Does anyone have an opinion about Flow bindings that just require you to put you foot in and snap the back? 
Also, is anyone aware of a similar design as Flow? Does Burton has something like that?

Thanks,
K


----------



## Mystery2many (Aug 14, 2013)

I had a pair of Flow NXT AT and I absolutely hated them but I know of many people that love them. I like a traditional strap in binding. Personal preference mainly.

I believe K2 also makes a step in binding.


----------



## Noreaster (Oct 7, 2012)

Assuming you're a woman?

Look into Gnu and Roxy. I'm not a fan of that type of binding personally, but heard good things about Gnu b famous.


----------



## ASwedishViking (Dec 27, 2013)

Hi! I think flow bindings has its pros and cons. It's obviously faster to get ready, but my experience with flow is that as soon as ice or snow comes into the bottom of the binding, you have to readjuste the binding and you will not save any time... But this is just my personal opinion, I am sure there are plenty of "flow lovers" out there!


----------



## bseracka (Nov 14, 2011)

Noreaster said:


> Assuming you're a woman?
> 
> Look into Gnu and Roxy. I'm not a fan of that type of binding personally, but heard good things about Gnu b famous.


Don't waste your time gnu and roxy bindings are pure garbage; substandard, overpriced junk prone to failure.

Flow and K2 are what to look at for rear entry. Otherwise straps, or rear entry is personal preference. I prefer straps.


----------



## larrytbull (Oct 30, 2013)

I am just a noob, but I have owned all three brands of rear entry bindings. So I can't get too tech on performance but I can offer my experience with each one

My first try at rear entry was k2 cinch ctx. I chose these after reading reviews. They offered a well built albeit heavy binding that offered the ability to ratchet. Or rear entry. they also had the harshmellow padding and chanting.
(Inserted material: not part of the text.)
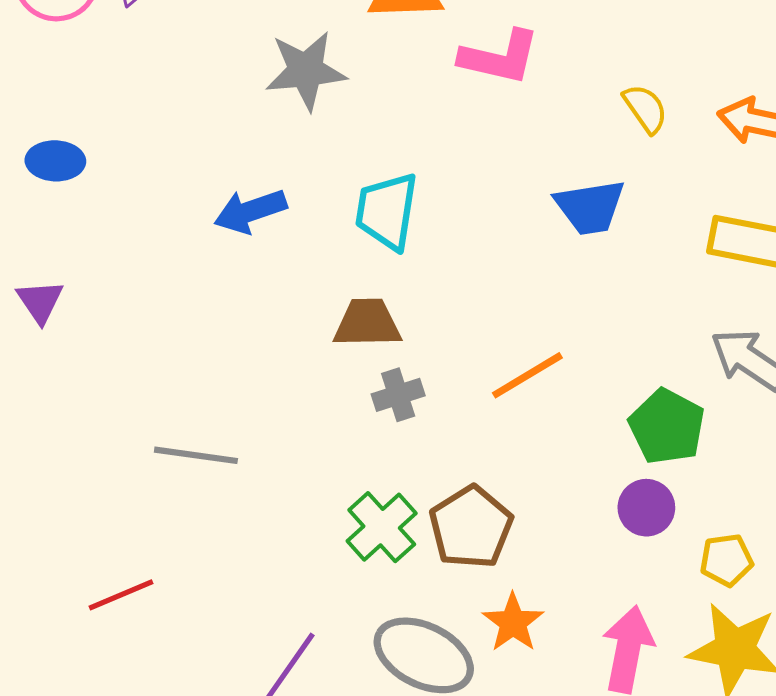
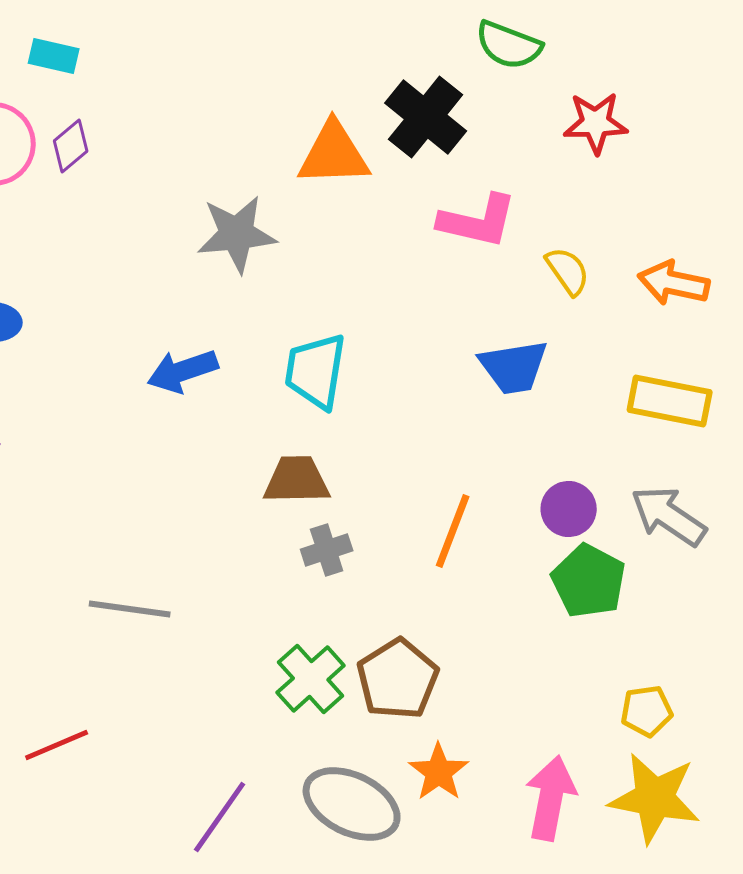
pink L-shape: (500, 57) -> (478, 221), moved
orange line: (527, 375) -> (453, 531), turned -38
purple circle: (646, 508) -> (569, 509), moved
I would have kept using them with the exception that they were so hard to lock in. They really required a lot of effort and my fore arms would burn by end of the day.
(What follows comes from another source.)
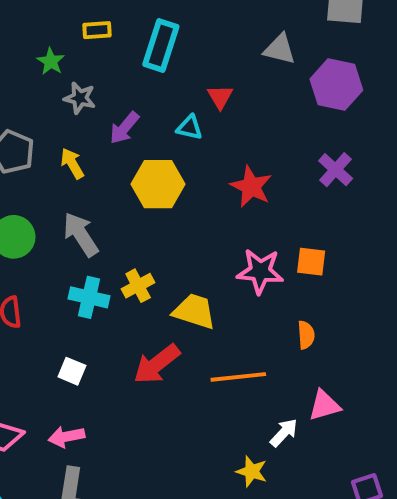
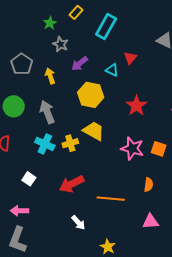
yellow rectangle: (97, 30) -> (76, 12), turned -56
yellow trapezoid: (194, 311) -> (94, 131), moved
white arrow: (284, 433) -> (78, 223), moved, turned 84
This year I bought a second board and decided to try gnu's. I went with the street binding. I was not a fan of it, due to build quality and lack of chanting. The board I bought was a tad too small for me (before I found this site) and realized that weight and shoe size were how to size a board. I sold that board and bindings, and and bought the same board a bit longer , and chose to try next step up from the gnu's the weird. It was a 2013 model and offered the Eva padding and chanting. They were ok, but I did not like the toe cap, it moved front to back only not up or down, so I always found myself trying to wiggle the toe cap to fit the boot. I purchased these from backcountry and returned them. 

I called flow to talk about their bindings, as I had tried the rest. they offered my a great deal on some stiff, and I wound up purchasing the nx2-se model. I was worried that since I was a noob they would be too stiff for me, but the price was so good I could not resist. I was originally looking at the fuse-se due to their forgiving flex.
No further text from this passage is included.